The confusion matrix created by the ensemble algorithm on the classification of land cover is provided in
Figure 9. The figure portrayed that the ensemble technique has classified 700 images into clear, 293 images into haze, 710 images into partly cloudy, 763 images into cloudy, 750 images into agriculture, 719 images into bare ground, 647 images into habitation, 738 images into forest, and 629 images into water.
Table 4 offers the classification outcomes of the ensemble technique on the applied dataset. The outcomes outperformed that the ensemble model has proficiently categorized the images into several classes. For instance, the ensemble system has ordered the images into ‘clear’ class with the PPV of 0.620, hit rate of 0.667, accuracy of 0.911, F-measure of 0.642, and MCC of 0.592. In addition, the ensemble algorithm has classified the image into ‘partly cloudy’ class with the PPV of 0.641, hit rate of 0.676, accuracy of 0.916, F-measure of 0.658, and MCC of 0.610. Further, the ensemble method has categorized the images into ‘agriculture’ class with the PPV of 0.936, hit rate of 0.714, accuracy of 0.960, F-measure of 0.810, and MCC of 0.797. Concurrently, the ensemble methodology has classified the image into ‘habitation’ class with the PPV of 0.683, hit rate of 0.616, accuracy of 0.920, F-measure of 0.648, and MCC of 0.604. Eventually, the ensemble technique has categorized the images into ‘water’ class with the PPV of 0.830, hit rate of 0.599, accuracy of 0.937, F-measure of 0.696, and MCC of 0.673.
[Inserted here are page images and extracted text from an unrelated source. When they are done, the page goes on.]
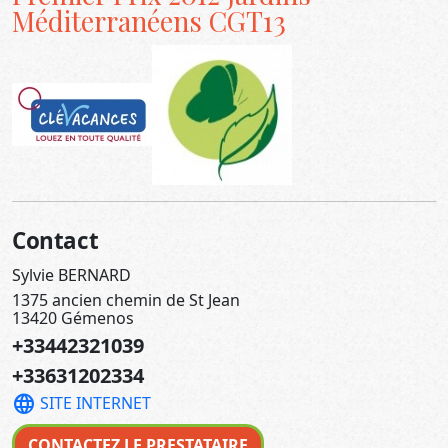
Méditerranéens CGT13
Contact
Sylvie BERNARD
1375 ancien chemin de St Jean
13420 Gémenos
+33442321039
+33631202334
language
SITE INTERNET
CONTACTEZ LE PRESTATAIRE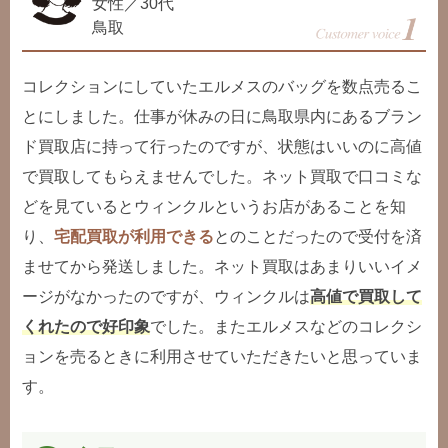
女性／30代
鳥取
コレクションにしていたエルメスのバッグを数点売るこ
とにしました。仕事が休みの日に鳥取県内にあるブラン
ド買取店に持って行ったのですが、状態はいいのに高値
で買取してもらえませんでした。ネット買取で口コミな
どを見ているとウィンクルというお店があることを知
り、
宅配買取が利用できる
とのことだったので受付を済
ませてから発送しました。ネット買取はあまりいいイメ
ージがなかったのですが、ウィンクルは
高値で買取して
くれたので好印象
でした。またエルメスなどのコレクシ
ョンを売るときに利用させていただきたいと思っていま
す。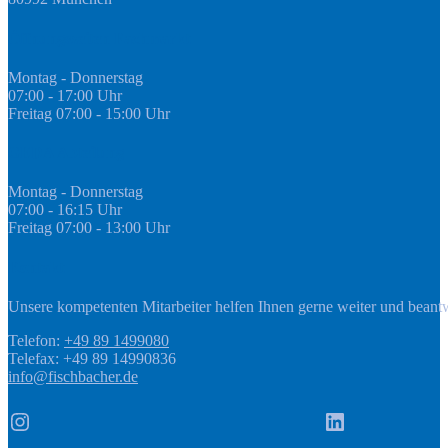
Öffnungszeiten Fachmarkt
Montag - Donnerstag
07:00 - 17:00 Uhr
Freitag 07:00 - 15:00 Uhr
GEDA Abteilung
Montag - Donnerstag
07:00 - 16:15 Uhr
Freitag 07:00 - 13:00 Uhr
Kontakt
Unsere kompetenten Mitarbeiter helfen Ihnen gerne weiter und beant
Telefon:
+49 89 1499080
Telefax: +49 89 14990836
info@fischbacher.de
Instagram
LinkedIn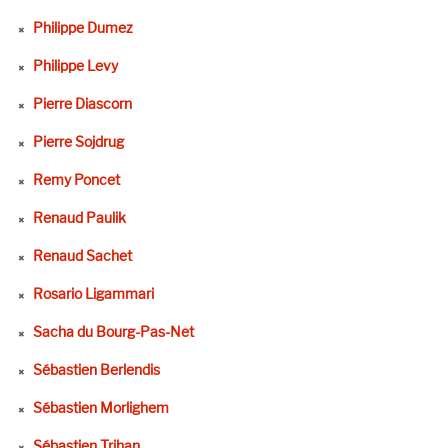
Philippe Dumez
Philippe Levy
Pierre Diascorn
Pierre Sojdrug
Remy Poncet
Renaud Paulik
Renaud Sachet
Rosario Ligammari
Sacha du Bourg-Pas-Net
Sébastien Berlendis
Sébastien Morlighem
Sébastien Trihan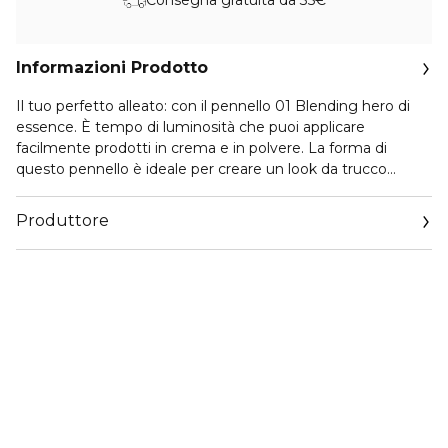
Informazioni Prodotto
Il tuo perfetto alleato: con il pennello 01 Blending hero di
essence. È tempo di luminosità che puoi applicare
facilmente prodotti in crema e in polvere. La forma di
questo pennello è ideale per creare un look da trucco
perfetto. Grazie alle setole morbide e al manico morbido al
tatto, è un pennello versatile per prodotti in crema e
Produttore
polvere. È perfetto per sfumare l’ombretto, accentuare le
guance con un illuminante o perfezionare la pelle con la
Email
polvere. Il pennello colpisce per la sua forma e il suo colore
info@cosnova.com
unici. Inoltre, il manico è realizzato al 100% in materiale
riciclato.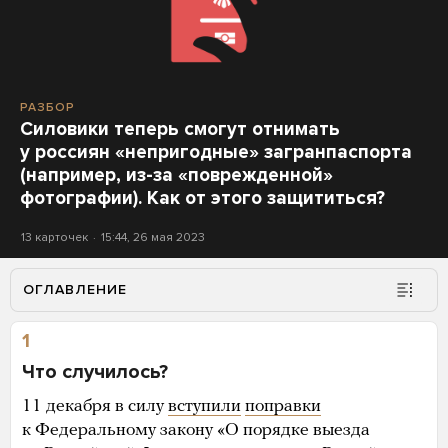
РАЗБОР
Силовики теперь смогут отнимать
у россиян «непригодные» загранпаспорта
(например, из-за «поврежденной»
фотографии). Как от этого защититься?
13 карточек
15:44, 26 мая 2023
ОГЛАВЛЕНИЕ
1
Что случилось?
11 декабря в силу
вступили
поправки
к Федеральному закону «О порядке выезда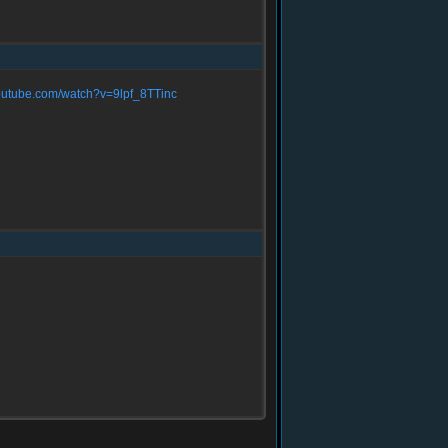
.youtube.com/watch?v=9lpf_8TTinc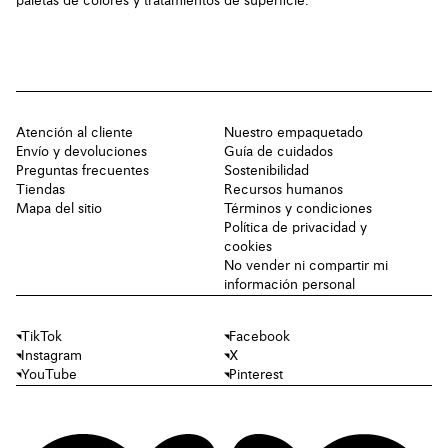
paletas de colores y tratamientos de superficie.
Atención al cliente
Nuestro empaquetado
Envío y devoluciones
Guía de cuidados
Preguntas frecuentes
Sostenibilidad
Tiendas
Recursos humanos
Mapa del sitio
Términos y condiciones
Política de privacidad y
cookies
No vender ni compartir mi
información personal
TikTok
Facebook
Instagram
X
YouTube
Pinterest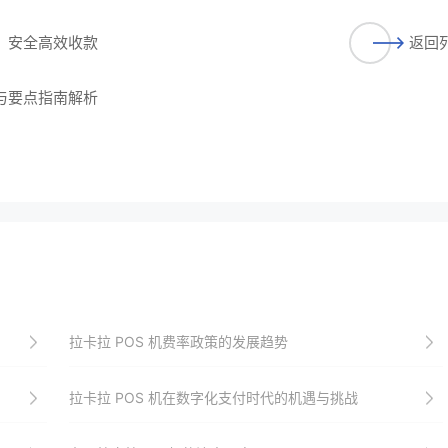
请，安全高效收款
返回
程与要点指南解析
拉卡拉 POS 机费率政策的发展趋势
拉卡拉 POS 机在数字化支付时代的机遇与挑战​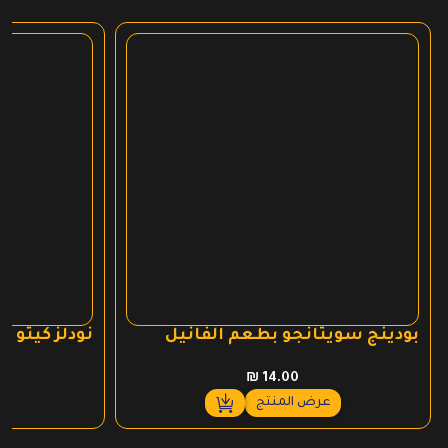
بودينج سويتانجو بطعم الفانيل
نودلز كيتو 
₪
14.00
عرض المنتج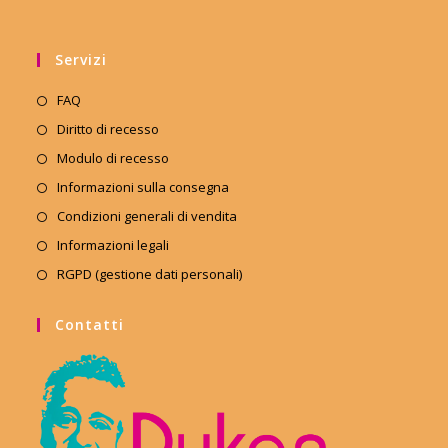
Servizi
FAQ
Diritto di recesso
Modulo di recesso
Informazioni sulla consegna
Condizioni generali di vendita
Informazioni legali
RGPD (gestione dati personali)
Contatti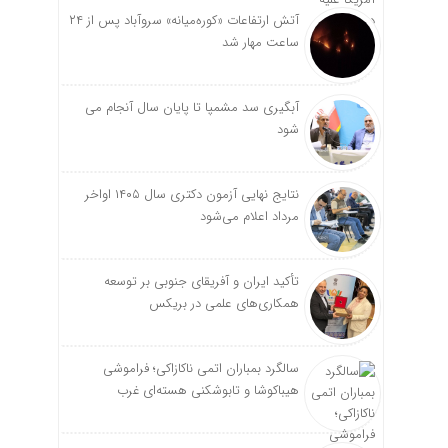
آتش ارتفاعات «کوره‌میانه» سروآباد پس از ۲۴
ساعت مهار شد
آبگیری سد مشمپا تا پایان سال آنجام می
شود
نتایج نهایی آزمون دکتری سال ۱۴۰۵ اواخر
مرداد اعلام می‌شود
تأکید ایران و آفریقای جنوبی بر توسعه
همکاری‌های علمی در بریکس
سالگرد بمباران اتمی ناکازاکی؛ فراموشی
هیباکوشا و تابوشکنی هسته‌ای غرب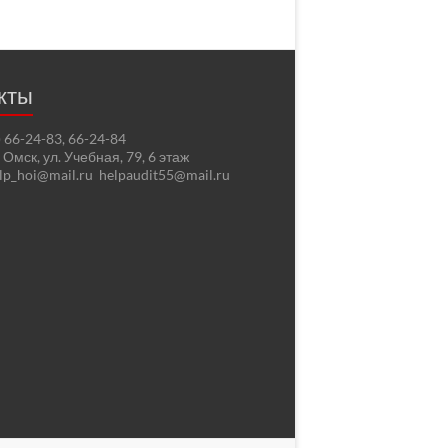
кты
2) 66-24-83, 66-24-84
. Омск, ул. Учебная, 79, 6 этаж
elp_hoi@mail.ru helpaudit55@mail.ru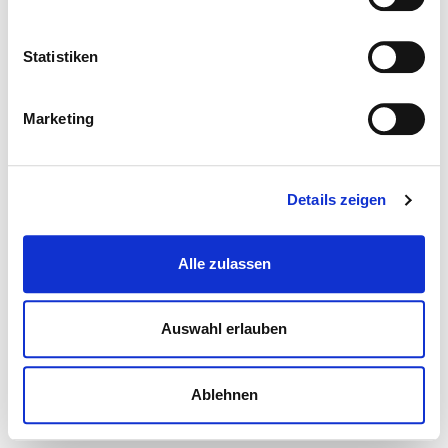
Statistiken
Marketing
Details zeigen
Alle zulassen
Auswahl erlauben
Ablehnen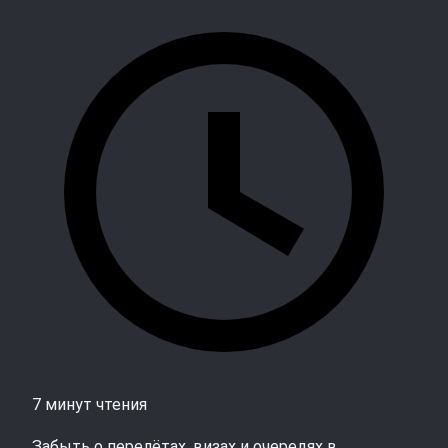
7 минут чтения
Забыть о перелётах, визах и очередях в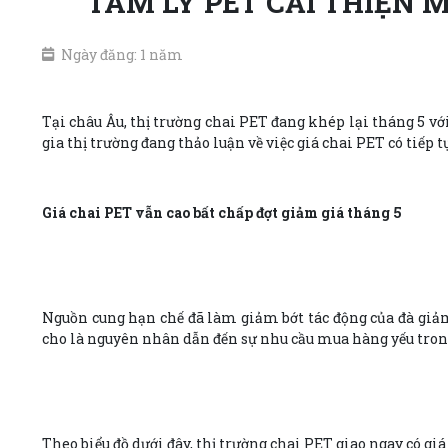
TÂM LÝ PET CẢI THIỆN
Ngày đăng: 1 năm
Tại châu Âu, thị trường chai PET đang khép lại tháng 5 
gia thị trường đang thảo luận về việc giá chai PET có tiếp
Giá chai PET vẫn cao bất chấp đợt giảm giá tháng 5
Nguồn cung hạn chế đã làm giảm bớt tác động của đà giảm 
cho là nguyên nhân dẫn đến sự nhu cầu mua hàng yếu tron
Theo biểu đồ dưới đây, thị trường chai PET giao ngay có gi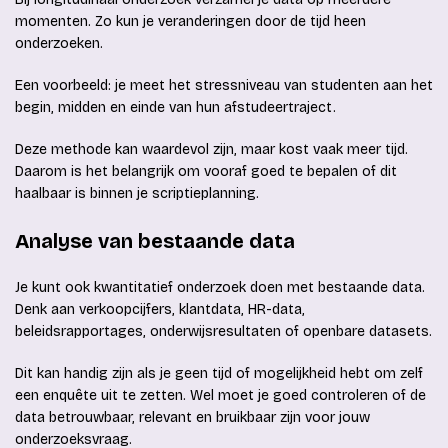
momenten. Zo kun je veranderingen door de tijd heen
onderzoeken.
Een voorbeeld: je meet het stressniveau van studenten aan het
begin, midden en einde van hun afstudeertraject.
Deze methode kan waardevol zijn, maar kost vaak meer tijd.
Daarom is het belangrijk om vooraf goed te bepalen of dit
haalbaar is binnen je scriptieplanning.
Analyse van bestaande data
Je kunt ook kwantitatief onderzoek doen met bestaande data.
Denk aan verkoopcijfers, klantdata, HR-data,
beleidsrapportages, onderwijsresultaten of openbare datasets.
Dit kan handig zijn als je geen tijd of mogelijkheid hebt om zelf
een enquête uit te zetten. Wel moet je goed controleren of de
data betrouwbaar, relevant en bruikbaar zijn voor jouw
onderzoeksvraag.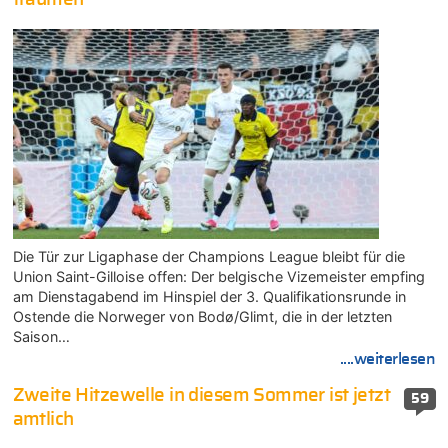
Die Tür zur Ligaphase der Champions League bleibt für die
Union Saint-Gilloise offen: Der belgische Vizemeister empfing
am Dienstagabend im Hinspiel der 3. Qualifikationsrunde in
Ostende die Norweger von Bodø/Glimt, die in der letzten
Saison…
....weiterlesen
Zweite Hitzewelle in diesem Sommer ist jetzt
59
amtlich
Figure 10 shows the comparative ROC analysis of the EDL-MMLCC technique with other DL models. The results demonstrated that the ensemble model has resulted to an increased ROC of 98.3854 whereas the VGG-19, CapsNet, and MobileNet techniques have attained a reduced ROC of 94.4794, 95.9203, and 97.7137 respectively.
Finally, a brief comparative study of the EDL-MMLCC with existing techniques takes place in
Figure 11 [
26]. The results portrayed that the XGBoost and AlexNet techniques have resulted in lowering accuracy of 77.55% and 73.29% respectively. In addition, the ResNet and DenseNet models have obtained slightly improved outcomes with the accuracy of 79.13% and 79.55%, respectively. Eventually, the DeepLab and FCN techniques have accomplished near-optimal outcomes with an accuracy of 80.48%. Though the ensemble model has resulted in a competitive accuracy of 82%, the proposed EDL-MMLCC technique has accomplished superior performance with an accuracy of 92.90%. By looking into the above mentioned tables and figures, it can be evident that the EDL-MMLCC manner has resulted in an effective land cover classification tool using remote sensing images.